Is BP doing very good PR with containment?

I’m not talking about containing the huge, rapidly expanding oil slick that is going to do severe damage to the fishery at the mouth of the Mississippi River.  I’m talking about the backlash against BP.

Heck, there isn’t even a backlash, if you look at the media coverage, I would swear that this spill was by Exxon. Don’t believe me?  Check out the front page of The Drudge Report:

Front page of on April 30, 2010

See any mention of BP who operated the rig that caught fire, burned and is spilling oil? Or TransOcean LTD that owns it? Think that’s an isolated example? Check out the Atlanta Journal-Constitution:

Take a look at that article. Exxon is mention in the third paragraph. Do you see mention of BP? They are mentioned, along with TransOcean, three paragraphs later. Online this is below the first screen, and in print, it was on the next page jump.
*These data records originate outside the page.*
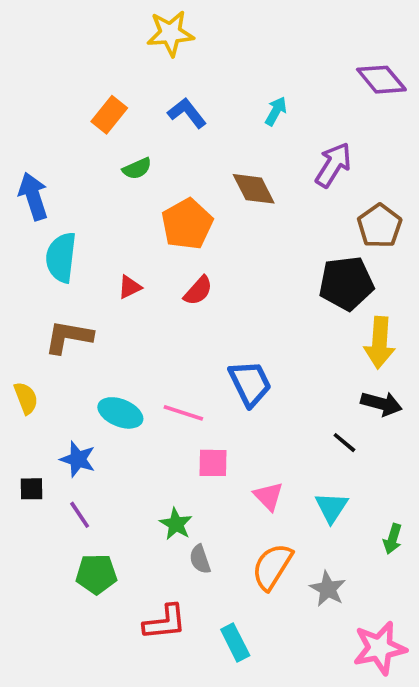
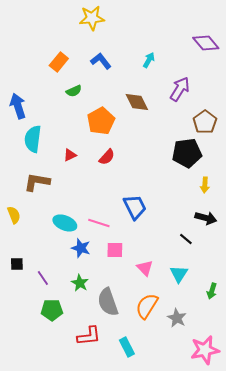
yellow arrow: (380, 343) -> (205, 185), size x0.6
blue star: (78, 459) -> (81, 248), moved
green star: (176, 524) -> (80, 283), moved
gray semicircle: (200, 559) -> (108, 302), size x1.8

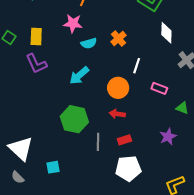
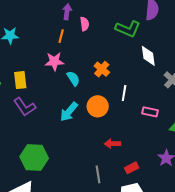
cyan semicircle: (89, 43) -> (73, 79), turned -98
orange circle: (118, 88) -> (98, 106), moved
green hexagon: (74, 119) -> (34, 158), moved
red rectangle: (124, 140) -> (132, 168), moved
In other words, WHERE NO ONE READS IT!

My question here is why?  Why is Exxon being pilloried again?  Want to string someone up? Get BP on the gallows, but leave Exxon out of this one.

PS – thanks to Holland for the kick to write this post


One thought on “Is BP doing very good PR with containment?

  1. BP probably are doing a far superior PR job than was the case of Exxon during the Valdez disaster.

    Environmental and local community catastrophe apart, Exxon’s handling of that affair has gone down in the PR annals as one of the worst examples of crisis management. And that stemmed from the then President, who made enormous gaffs and throughout the organsiation.

    The oil industry learnt loads about how not to handle a similar crisis.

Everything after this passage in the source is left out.